Work instructions → Take each line below that has "bail" and copy it.

Data under study →
=== Section Start ===
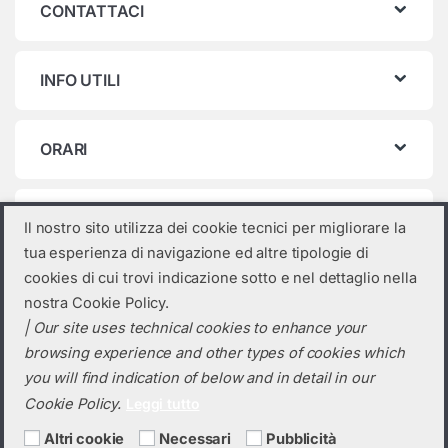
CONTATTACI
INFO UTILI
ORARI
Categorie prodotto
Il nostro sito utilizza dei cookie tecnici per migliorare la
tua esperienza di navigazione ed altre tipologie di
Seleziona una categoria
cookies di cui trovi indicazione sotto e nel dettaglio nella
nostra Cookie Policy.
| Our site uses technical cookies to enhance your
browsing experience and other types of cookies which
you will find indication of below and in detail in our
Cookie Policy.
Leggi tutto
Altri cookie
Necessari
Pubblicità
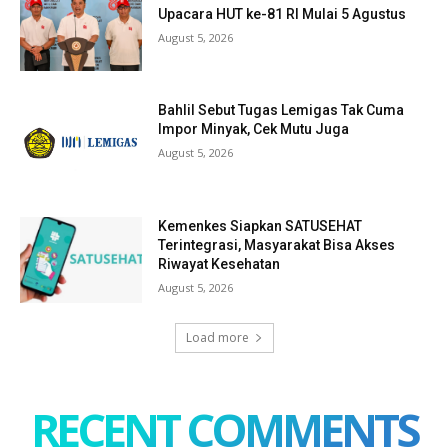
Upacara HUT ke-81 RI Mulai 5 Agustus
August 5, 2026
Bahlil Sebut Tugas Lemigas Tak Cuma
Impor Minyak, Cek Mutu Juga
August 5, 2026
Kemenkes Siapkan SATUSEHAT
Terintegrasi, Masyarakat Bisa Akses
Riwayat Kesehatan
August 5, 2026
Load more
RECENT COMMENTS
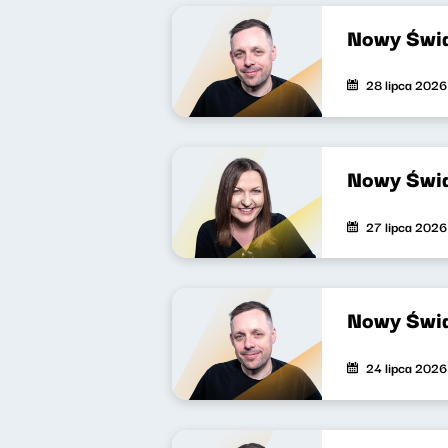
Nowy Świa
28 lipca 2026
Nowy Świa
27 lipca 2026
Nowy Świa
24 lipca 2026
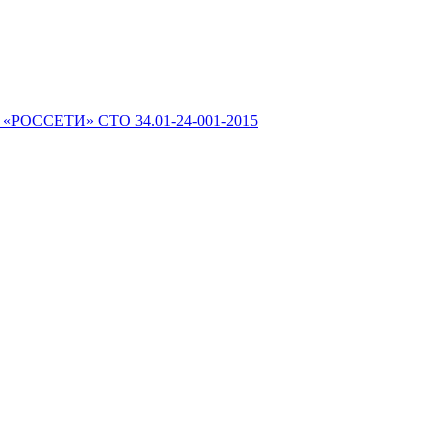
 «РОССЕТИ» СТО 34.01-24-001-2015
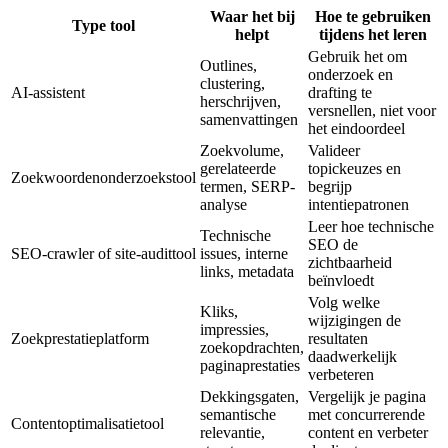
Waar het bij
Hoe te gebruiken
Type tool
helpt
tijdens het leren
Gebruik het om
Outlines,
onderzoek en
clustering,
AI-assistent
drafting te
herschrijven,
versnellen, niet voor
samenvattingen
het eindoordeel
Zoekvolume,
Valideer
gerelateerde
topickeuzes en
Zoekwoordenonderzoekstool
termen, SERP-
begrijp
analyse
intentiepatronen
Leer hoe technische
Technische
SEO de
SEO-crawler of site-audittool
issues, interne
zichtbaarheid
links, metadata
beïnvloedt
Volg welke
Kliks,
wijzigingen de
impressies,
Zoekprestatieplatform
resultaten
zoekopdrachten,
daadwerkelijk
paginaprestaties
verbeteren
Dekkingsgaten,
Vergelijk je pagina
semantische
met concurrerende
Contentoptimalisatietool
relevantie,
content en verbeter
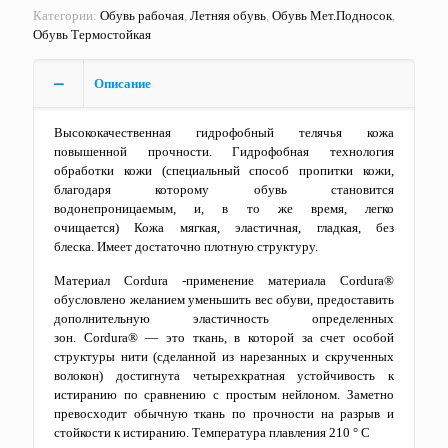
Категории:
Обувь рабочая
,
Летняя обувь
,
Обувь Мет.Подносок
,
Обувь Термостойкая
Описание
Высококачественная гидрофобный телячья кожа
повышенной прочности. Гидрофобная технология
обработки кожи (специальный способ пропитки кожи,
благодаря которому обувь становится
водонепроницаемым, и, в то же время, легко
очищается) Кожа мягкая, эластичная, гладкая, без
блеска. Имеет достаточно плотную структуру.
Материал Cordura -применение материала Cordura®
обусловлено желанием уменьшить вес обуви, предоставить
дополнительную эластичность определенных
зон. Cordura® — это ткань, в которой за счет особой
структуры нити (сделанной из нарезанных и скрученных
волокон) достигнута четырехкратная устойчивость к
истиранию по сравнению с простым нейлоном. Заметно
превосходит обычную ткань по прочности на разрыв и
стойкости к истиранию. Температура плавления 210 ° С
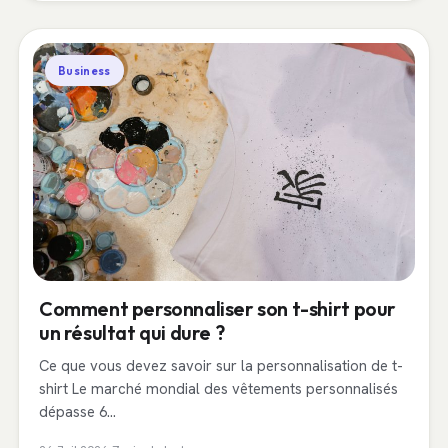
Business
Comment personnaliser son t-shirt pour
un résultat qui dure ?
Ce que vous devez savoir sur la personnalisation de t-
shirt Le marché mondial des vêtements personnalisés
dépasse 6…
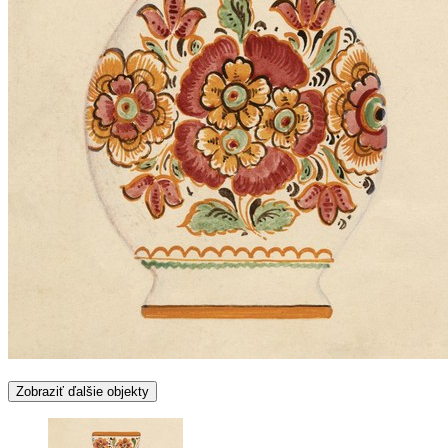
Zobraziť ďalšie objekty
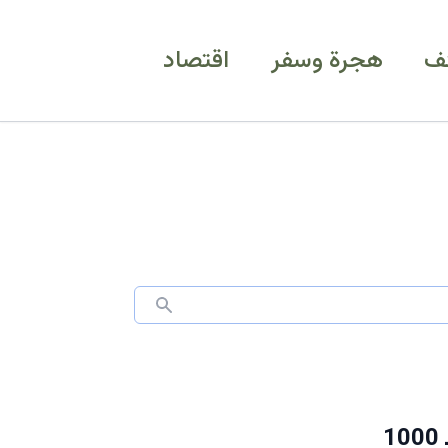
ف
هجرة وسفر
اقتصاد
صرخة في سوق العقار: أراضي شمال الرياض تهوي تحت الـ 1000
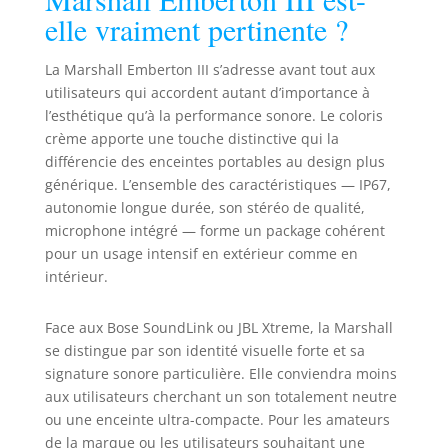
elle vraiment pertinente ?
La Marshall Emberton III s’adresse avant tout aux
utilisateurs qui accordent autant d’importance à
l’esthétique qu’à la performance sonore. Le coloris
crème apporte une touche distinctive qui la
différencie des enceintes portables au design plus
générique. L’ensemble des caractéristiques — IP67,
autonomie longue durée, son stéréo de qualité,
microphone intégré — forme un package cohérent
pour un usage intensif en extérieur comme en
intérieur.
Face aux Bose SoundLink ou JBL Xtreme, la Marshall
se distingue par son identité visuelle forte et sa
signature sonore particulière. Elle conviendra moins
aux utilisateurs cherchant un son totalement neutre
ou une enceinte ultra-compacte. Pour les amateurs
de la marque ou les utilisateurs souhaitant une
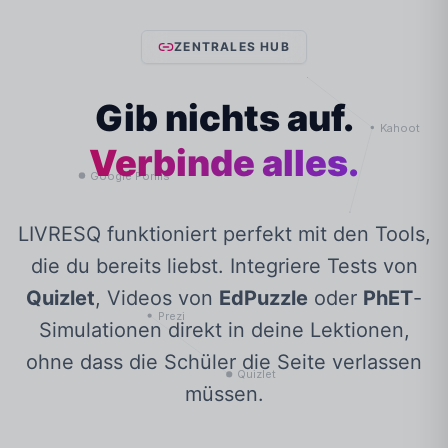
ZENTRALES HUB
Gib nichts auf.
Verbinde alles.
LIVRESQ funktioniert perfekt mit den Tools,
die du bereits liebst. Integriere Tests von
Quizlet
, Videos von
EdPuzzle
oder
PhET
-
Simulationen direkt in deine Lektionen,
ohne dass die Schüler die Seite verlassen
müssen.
=== Section End ===
=== Section Start ===
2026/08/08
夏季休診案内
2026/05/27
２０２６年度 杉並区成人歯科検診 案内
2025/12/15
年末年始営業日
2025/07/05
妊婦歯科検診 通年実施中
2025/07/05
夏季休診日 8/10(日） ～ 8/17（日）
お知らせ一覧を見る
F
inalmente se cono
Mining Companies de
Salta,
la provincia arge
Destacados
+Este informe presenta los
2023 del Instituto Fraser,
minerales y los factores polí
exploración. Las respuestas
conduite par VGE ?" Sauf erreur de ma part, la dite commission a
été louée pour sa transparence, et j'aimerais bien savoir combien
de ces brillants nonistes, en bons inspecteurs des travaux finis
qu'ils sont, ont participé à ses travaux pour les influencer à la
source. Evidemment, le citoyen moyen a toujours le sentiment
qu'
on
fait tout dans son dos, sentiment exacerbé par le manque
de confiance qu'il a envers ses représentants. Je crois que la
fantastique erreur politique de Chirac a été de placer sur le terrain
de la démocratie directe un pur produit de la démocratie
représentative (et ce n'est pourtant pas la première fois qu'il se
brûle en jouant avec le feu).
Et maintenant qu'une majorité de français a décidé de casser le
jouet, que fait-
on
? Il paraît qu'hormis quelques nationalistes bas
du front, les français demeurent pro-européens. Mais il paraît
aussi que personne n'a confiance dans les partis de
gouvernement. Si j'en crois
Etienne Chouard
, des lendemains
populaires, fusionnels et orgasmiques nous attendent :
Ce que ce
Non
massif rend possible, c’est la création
=== Section End ===
=== Section Start ===
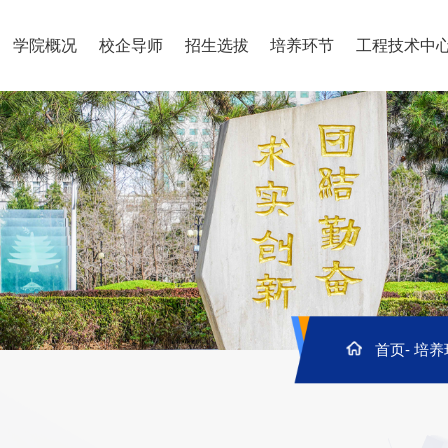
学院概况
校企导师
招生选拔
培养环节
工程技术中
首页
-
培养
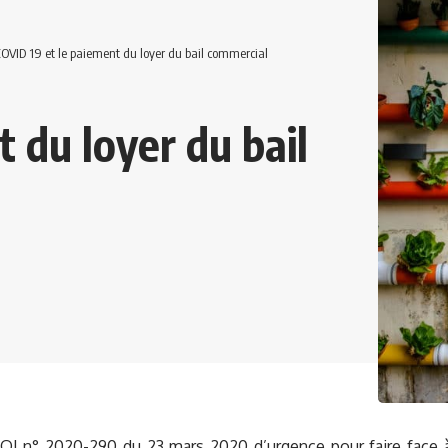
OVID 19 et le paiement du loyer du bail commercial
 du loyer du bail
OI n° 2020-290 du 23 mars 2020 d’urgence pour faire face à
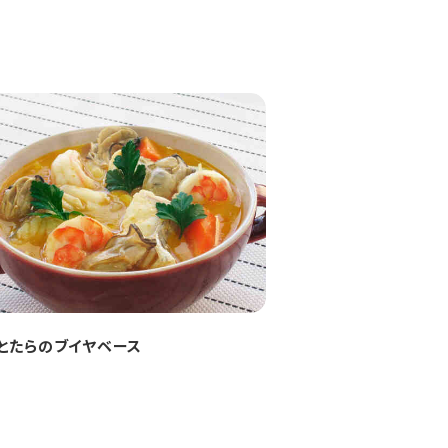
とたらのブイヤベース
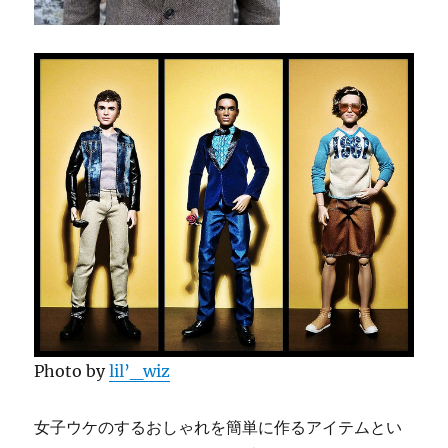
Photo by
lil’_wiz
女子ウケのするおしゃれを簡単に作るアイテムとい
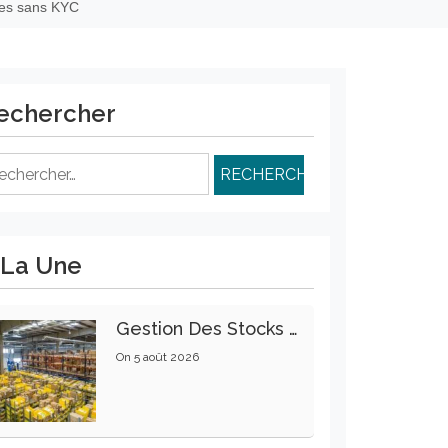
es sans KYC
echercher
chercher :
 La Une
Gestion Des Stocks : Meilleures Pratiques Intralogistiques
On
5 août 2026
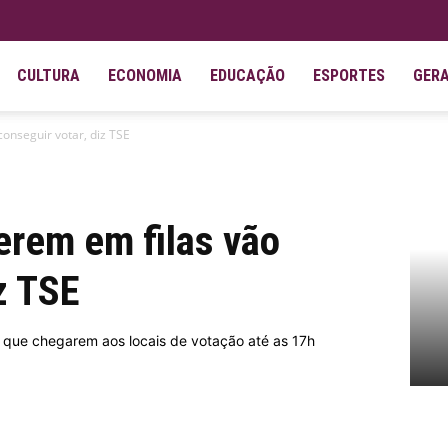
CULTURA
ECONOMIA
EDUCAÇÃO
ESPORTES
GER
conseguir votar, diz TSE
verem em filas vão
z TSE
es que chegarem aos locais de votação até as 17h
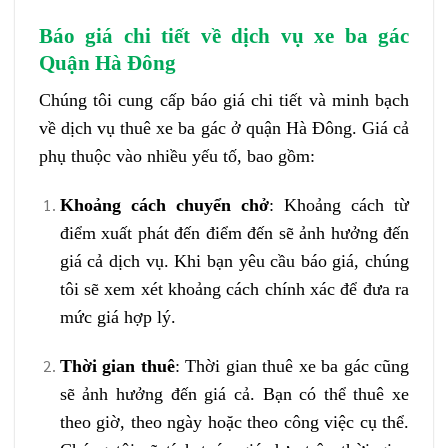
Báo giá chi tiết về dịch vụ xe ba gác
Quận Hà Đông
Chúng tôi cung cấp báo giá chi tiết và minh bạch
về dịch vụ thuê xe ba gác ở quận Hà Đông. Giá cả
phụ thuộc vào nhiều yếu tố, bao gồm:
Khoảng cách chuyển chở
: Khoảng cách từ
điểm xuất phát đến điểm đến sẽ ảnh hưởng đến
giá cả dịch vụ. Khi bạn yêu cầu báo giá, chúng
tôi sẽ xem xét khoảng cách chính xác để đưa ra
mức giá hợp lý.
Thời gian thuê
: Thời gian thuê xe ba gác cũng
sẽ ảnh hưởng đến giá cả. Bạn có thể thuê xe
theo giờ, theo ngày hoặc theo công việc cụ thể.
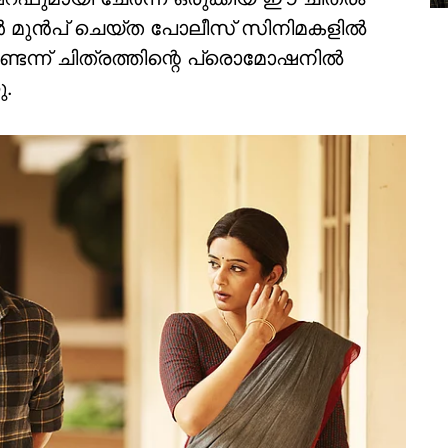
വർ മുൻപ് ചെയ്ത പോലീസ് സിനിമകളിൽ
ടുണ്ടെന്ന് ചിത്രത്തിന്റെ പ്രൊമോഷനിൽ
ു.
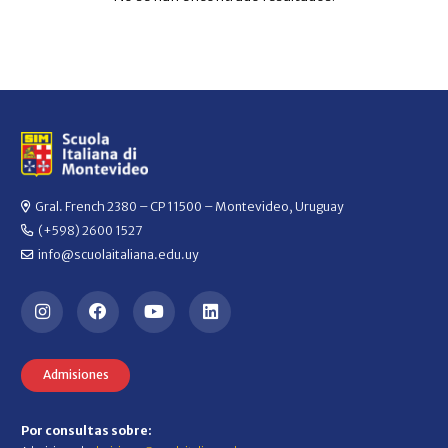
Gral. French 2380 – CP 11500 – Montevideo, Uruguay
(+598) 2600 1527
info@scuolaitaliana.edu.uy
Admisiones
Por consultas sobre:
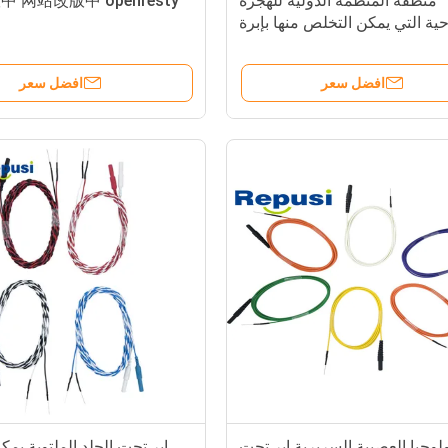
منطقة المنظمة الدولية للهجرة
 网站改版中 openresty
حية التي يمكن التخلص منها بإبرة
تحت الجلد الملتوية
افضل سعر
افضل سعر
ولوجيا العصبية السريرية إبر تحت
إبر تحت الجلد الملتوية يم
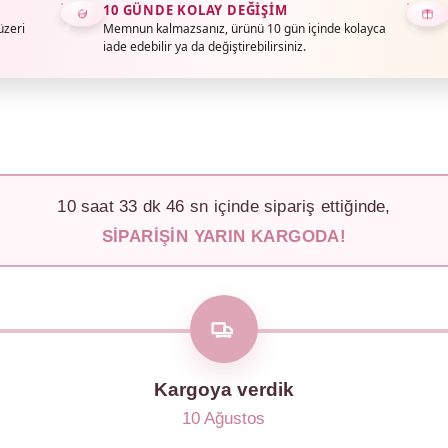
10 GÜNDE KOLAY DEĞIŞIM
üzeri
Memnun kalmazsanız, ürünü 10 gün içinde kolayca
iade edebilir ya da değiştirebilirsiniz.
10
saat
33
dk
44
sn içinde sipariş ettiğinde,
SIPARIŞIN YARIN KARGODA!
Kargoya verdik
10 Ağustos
=== Section End ===
Final answer →
OVID 19 et le paiement du loyer du bail commercial
 du loyer du bail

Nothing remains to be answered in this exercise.